Transcribed page contents
------------------------------------------------
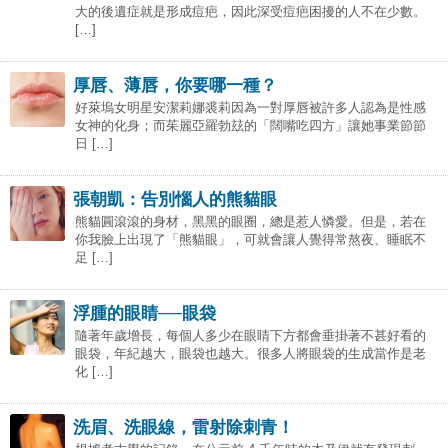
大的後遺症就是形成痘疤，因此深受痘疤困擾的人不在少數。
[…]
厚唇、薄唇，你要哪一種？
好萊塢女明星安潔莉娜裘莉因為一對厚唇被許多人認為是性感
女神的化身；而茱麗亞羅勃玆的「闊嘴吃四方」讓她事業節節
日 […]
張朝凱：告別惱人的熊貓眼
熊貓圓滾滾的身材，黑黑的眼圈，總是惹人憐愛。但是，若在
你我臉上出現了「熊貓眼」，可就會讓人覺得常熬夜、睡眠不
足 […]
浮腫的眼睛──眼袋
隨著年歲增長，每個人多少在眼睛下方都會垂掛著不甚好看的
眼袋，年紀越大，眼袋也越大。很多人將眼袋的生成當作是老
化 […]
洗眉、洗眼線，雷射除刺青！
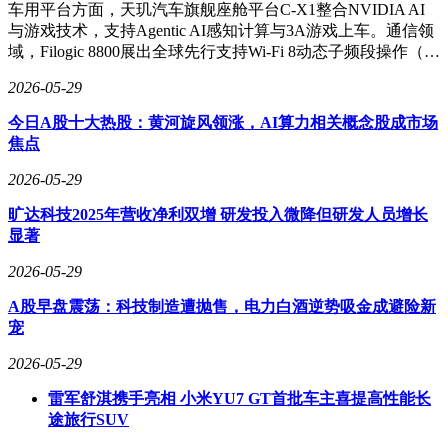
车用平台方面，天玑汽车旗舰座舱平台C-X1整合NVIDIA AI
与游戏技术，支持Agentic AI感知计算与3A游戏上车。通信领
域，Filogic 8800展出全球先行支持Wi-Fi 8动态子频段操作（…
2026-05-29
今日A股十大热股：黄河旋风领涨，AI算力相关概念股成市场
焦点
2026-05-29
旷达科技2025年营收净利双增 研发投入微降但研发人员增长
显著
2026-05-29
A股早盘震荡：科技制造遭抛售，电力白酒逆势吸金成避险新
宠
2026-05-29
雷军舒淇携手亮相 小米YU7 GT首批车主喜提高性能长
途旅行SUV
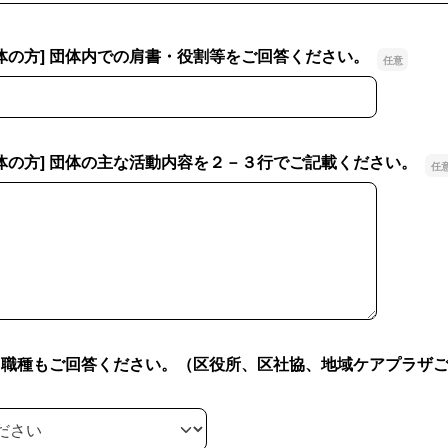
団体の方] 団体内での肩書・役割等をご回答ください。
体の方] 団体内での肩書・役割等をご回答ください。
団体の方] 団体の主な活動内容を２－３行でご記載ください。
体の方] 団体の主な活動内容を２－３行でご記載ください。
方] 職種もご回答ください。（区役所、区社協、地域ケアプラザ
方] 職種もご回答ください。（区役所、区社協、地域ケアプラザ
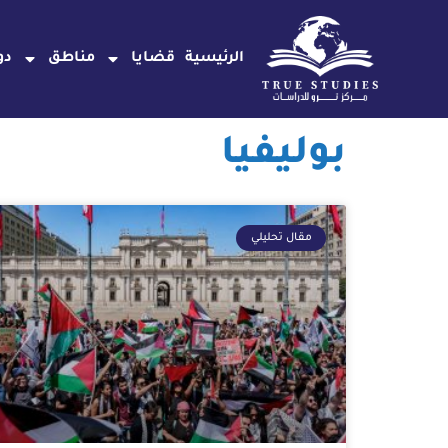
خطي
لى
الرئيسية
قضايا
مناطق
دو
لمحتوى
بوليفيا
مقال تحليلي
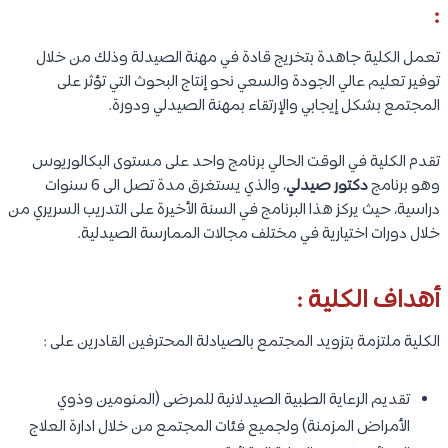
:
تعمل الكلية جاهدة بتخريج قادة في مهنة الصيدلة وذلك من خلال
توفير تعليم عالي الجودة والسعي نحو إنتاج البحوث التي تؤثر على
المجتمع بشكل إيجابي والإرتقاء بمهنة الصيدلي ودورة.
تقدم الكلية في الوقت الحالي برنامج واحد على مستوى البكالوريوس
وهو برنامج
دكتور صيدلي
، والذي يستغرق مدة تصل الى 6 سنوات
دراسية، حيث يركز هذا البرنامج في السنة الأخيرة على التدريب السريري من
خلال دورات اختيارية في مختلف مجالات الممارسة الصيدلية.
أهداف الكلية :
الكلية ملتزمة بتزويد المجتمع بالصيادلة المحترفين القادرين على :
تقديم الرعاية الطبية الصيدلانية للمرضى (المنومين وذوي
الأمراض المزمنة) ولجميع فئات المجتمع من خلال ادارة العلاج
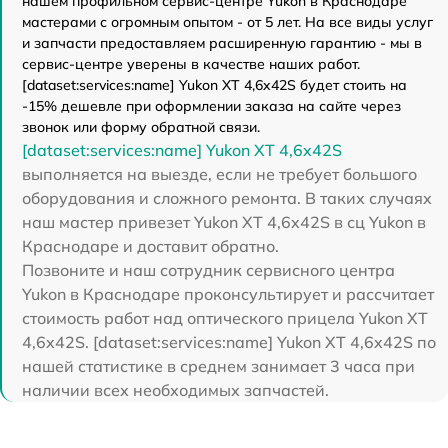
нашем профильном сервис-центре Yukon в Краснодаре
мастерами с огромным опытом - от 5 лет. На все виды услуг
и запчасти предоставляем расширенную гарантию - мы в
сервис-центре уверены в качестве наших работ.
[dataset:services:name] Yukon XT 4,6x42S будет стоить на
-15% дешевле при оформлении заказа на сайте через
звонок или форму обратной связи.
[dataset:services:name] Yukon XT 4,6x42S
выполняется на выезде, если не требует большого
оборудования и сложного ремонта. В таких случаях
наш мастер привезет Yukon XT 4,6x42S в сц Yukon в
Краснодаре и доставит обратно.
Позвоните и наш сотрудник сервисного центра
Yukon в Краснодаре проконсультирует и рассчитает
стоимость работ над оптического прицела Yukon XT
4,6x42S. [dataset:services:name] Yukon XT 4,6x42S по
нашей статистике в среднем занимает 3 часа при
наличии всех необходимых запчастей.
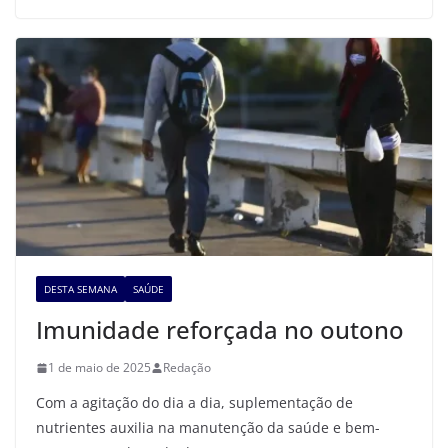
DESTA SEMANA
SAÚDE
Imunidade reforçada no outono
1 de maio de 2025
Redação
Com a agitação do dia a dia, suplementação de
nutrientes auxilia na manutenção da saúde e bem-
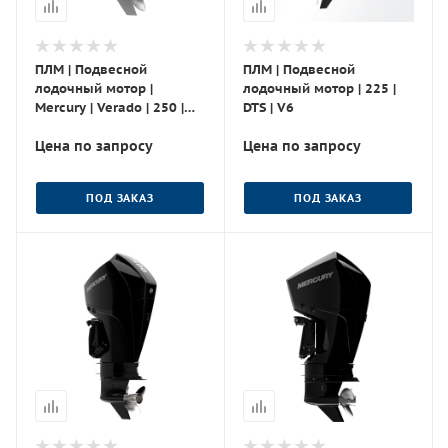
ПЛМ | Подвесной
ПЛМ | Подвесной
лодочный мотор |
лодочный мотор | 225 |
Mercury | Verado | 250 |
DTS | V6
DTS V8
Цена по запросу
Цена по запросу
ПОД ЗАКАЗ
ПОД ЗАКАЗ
------------------------------------------------
In the copy, include every line of the records exactly and none of the images.

大的後遺症就是形成痘疤，因此深受痘疤困擾的人不在少數。
[…]
厚唇、薄唇，你要哪一種？
好萊塢女明星安潔莉娜裘莉因為一對厚唇被許多人認為是性感
女神的化身；而茱麗亞羅勃玆的「闊嘴吃四方」讓她事業節節
日 […]
張朝凱：告別惱人的熊貓眼
熊貓圓滾滾的身材，黑黑的眼圈，總是惹人憐愛。但是，若在
你我臉上出現了「熊貓眼」，可就會讓人覺得常熬夜、睡眠不
足 […]
浮腫的眼睛──眼袋
隨著年歲增長，每個人多少在眼睛下方都會垂掛著不甚好看的
眼袋，年紀越大，眼袋也越大。很多人將眼袋的生成當作是老
化 […]
洗眉、洗眼線，雷射除刺青！
车用平台方面，天玑汽车旗舰座舱平台C-X1整合NVIDIA AI
与游戏技术，支持Agentic AI感知计算与3A游戏上车。通信领
域，Filogic 8800展出全球先行支持Wi-Fi 8动态子频段操作（…
2026-05-29
今日A股十大热股：黄河旋风领涨，AI算力相关概念股成市场
焦点
2026-05-29
旷达科技2025年营收净利双增 研发投入微降但研发人员增长
显著
2026-05-29
A股早盘震荡：科技制造遭抛售，电力白酒逆势吸金成避险新
宠
2026-05-29
雷军舒淇携手亮相 小米YU7 GT首批车主喜提高性能长
途旅行SUV
団体の方] 団体内での肩書・役割等をご回答ください。
体の方] 団体内での肩書・役割等をご回答ください。
団体の方] 団体の主な活動内容を２－３行でご記載ください。
体の方] 団体の主な活動内容を２－３行でご記載ください。
方] 職種もご回答ください。（区役所、区社協、地域ケアプラザ
方] 職種もご回答ください。（区役所、区社協、地域ケアプラザ
خطي
لى
الرئيسية
قضايا
مناطق
دو
لمحتوى
بوليفيا
مقال تحليلي
:
تعمل الكلية جاهدة بتخريج قادة في مهنة الصيدلة وذلك من خلال
توفير تعليم عالي الجودة والسعي نحو إنتاج البحوث التي تؤثر على
المجتمع بشكل إيجابي والإرتقاء بمهنة الصيدلي ودورة.
تقدم الكلية في الوقت الحالي برنامج واحد على مستوى البكالوريوس
وهو برنامج
دكتور صيدلي
، والذي يستغرق مدة تصل الى 6 سنوات
دراسية، حيث يركز هذا البرنامج في السنة الأخيرة على التدريب السريري من
خلال دورات اختيارية في مختلف مجالات الممارسة الصيدلية.
أهداف الكلية :
الكلية ملتزمة بتزويد المجتمع بالصيادلة المحترفين القادرين على :
تقديم الرعاية الطبية الصيدلانية للمرضى (المنومين وذوي
الأمراض المزمنة) ولجميع فئات المجتمع من خلال ادارة العلاج
нашем профильном сервис-центре Yukon в Краснодаре
мастерами с огромным опытом - от 5 лет. На все виды услуг
и запчасти предоставляем расширенную гарантию - мы в
сервис-центре уверены в качестве наших работ.
[dataset:services:name] Yukon XT 4,6x42S будет стоить на
-15% дешевле при оформлении заказа на сайте через
звонок или форму обратной связи.
[dataset:services:name] Yukon XT 4,6x42S
выполняется на выезде, если не требует большого
оборудования и сложного ремонта. В таких случаях
наш мастер привезет Yukon XT 4,6x42S в сц Yukon в
Краснодаре и доставит обратно.
Позвоните и наш сотрудник сервисного центра
Yukon в Краснодаре проконсультирует и рассчитает
стоимость работ над оптического прицела Yukon XT
4,6x42S. [dataset:services:name] Yukon XT 4,6x42S по
нашей статистике в среднем занимает 3 часа при
наличии всех необходимых запчастей.
DESTA SEMANA
SAÚDE
Imunidade reforçada no outono
1 de maio de 2025
Redação
Com a agitação do dia a dia, suplementação de
nutrientes auxilia na manutenção da saúde e bem-
ПЛМ | Подвесной
ПЛМ | Подвесной
лодочный мотор |
лодочный мотор | 225 |
Mercury | Verado | 250 |
DTS | V6
DTS V8
Цена по запросу
Цена по запросу
ПОД ЗАКАЗ
ПОД ЗАКАЗ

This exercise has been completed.